Purtroppo, sono proprio i quattro brani scritti insieme a Williams a rappresentare il vero punto debole dell'album dal punto di vista prettamente musicale. Williams offre infatti il suo solito sound, utilizzato in precedenza da altre cantanti tra cui Gwen Stefani. Un sound di forte matrice r&b e arricchito con vari orpelli (non propriamente influenze, ma pure decorazioni fini a se stesse). L'album è così appesantito da quattro canzoni piuttosto impersonali, che poco hanno a che vedere con lo stile di Shakira. A parte "Did It Again", vagamente malinconica e sorretta da percussioni che imitano una specie di marcetta militare, abbiamo poi  "Long Time", il cui ritmo richiama da vicino "Rich Girl" di Gwen Stefani e "Why Wait", il punto più basso dell'album con la sua elettronica striminzita (l'intro ricorda molto la becera "Gimme More" di Britney Spears), le percussioni fintotribali e le sonorità orientaleggianti inserite a casaccio. Insomma, un brano decisamente kitsch che però viene presto dimenticato in favore del successivo "Good Stuff", un vero e proprio minestrone di suoni, in cui figura persino uno xilofono da marimba, ma che si avvale di una melodia più riuscita.

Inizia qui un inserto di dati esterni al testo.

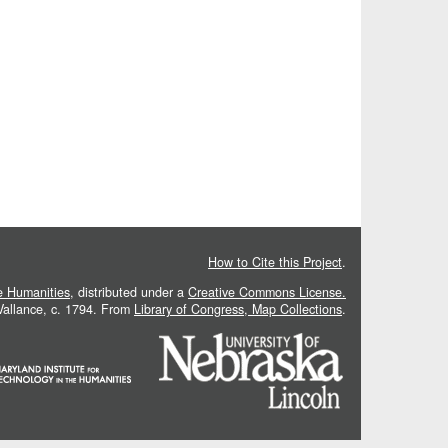
How to Cite this Project
.
he Humanities
, distributed under a
Creative Commons License.
 Vallance, c. 1794. From
Library of Congress, Map Collections
.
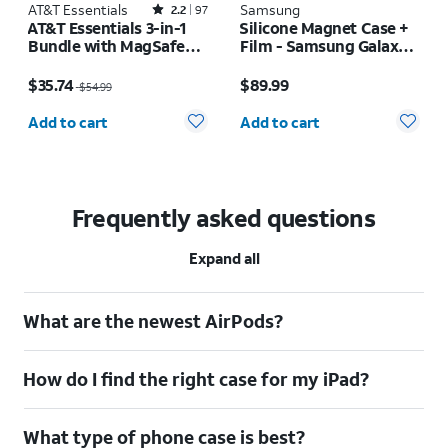
AT&T Essentials
Rated2.2out of 5 stars with97reviews
Samsung
2.2
97
AT&T Essentials 3-in-1
Silicone Magnet Case +
Bundle with MagSafe
Film - Samsung Galaxy Z
Case, Screen Protector
Fold8 Ultra
Price was $54.99, now $35.74
Price is $89.99
and Camera Protector -
$35.74
$89.99
$54.99
iPhone 17 Pro
Quantity selected: 0
Quantity selected: 0
Add to cart
Add to cart
Frequently asked questions
Expand all
What are the newest AirPods?
How do I find the right case for my iPad?
What type of phone case is best?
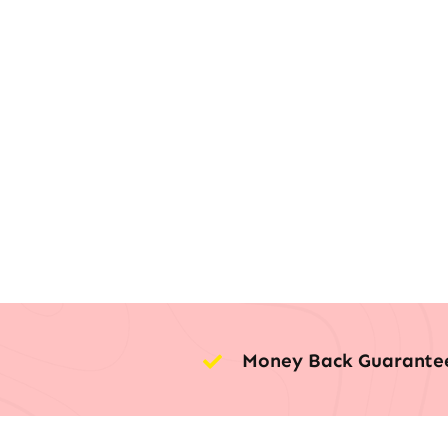
Money Back Guarante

Concluso questo blocco di canzoni firmate da Williams, si respira finalmente aria fresca e l'album decolla felicemente, incuriosendo di nuovo l'ascoltatore come già era avvenuto per il brano iniziale, "She Wolf", intriso di disco anni 70 e arricchito da un sound sporco e bizzarro. "Men in This Town" si spoglia di ogni influenza r&b e si presenta come un brano dance fortemente elettronico. Una vera e propria ventata di aria fresca dopo quattro canzoni sì orecchiabili, ma artefatte. Abbandonati i toni da femme fatale di "She Wolf" (diciamolo pure, ormai le fatalone non fanno più notizia) , segue "Gypsy", una canzone molto solare e colorata, che si avvale di soli strumenti acustici, tra cui anche un banjo. "Spy", cantata insieme a Wyclef Jean, invece, riprende i ritmi anni '70 della title track, inserendo senza strafare influenze puramente black. Concludiamo poi con "Mon Amour", brano convincente dall'ascendenza pop-rock che chiude degnamente l'album. Ci sarebbero poi le versioni in spagnolo di "She Wolf", "Did It Again" e "Why Wait", di cui segnalo solo "La Loba", migliore dell'originale in inglese in virtù della maggiore scorrevolezza che la lingua spagnolo fornisce alla melodia.

Per concludere, dopo quattro anni ci aspettavamo qualcosina di più da Shakira, artista sì main-stream, ma che si è saputa rivelare anche interessante e ingegnosa nei suoi precedenti lavori, ricchi di molteplici influenze ed invenzioni musicali. Speriamo che l'album spagnolo che dovrebbe seguire questo "She Wolf" non sia un lavoro a sé stante ma che lo completi, dal momento che solo nove canzoni non soddisfano appieno. Avrebbe potuto inserire qualche brano in più, magari un paio di ballate, della cui assenza si sente la mancanza.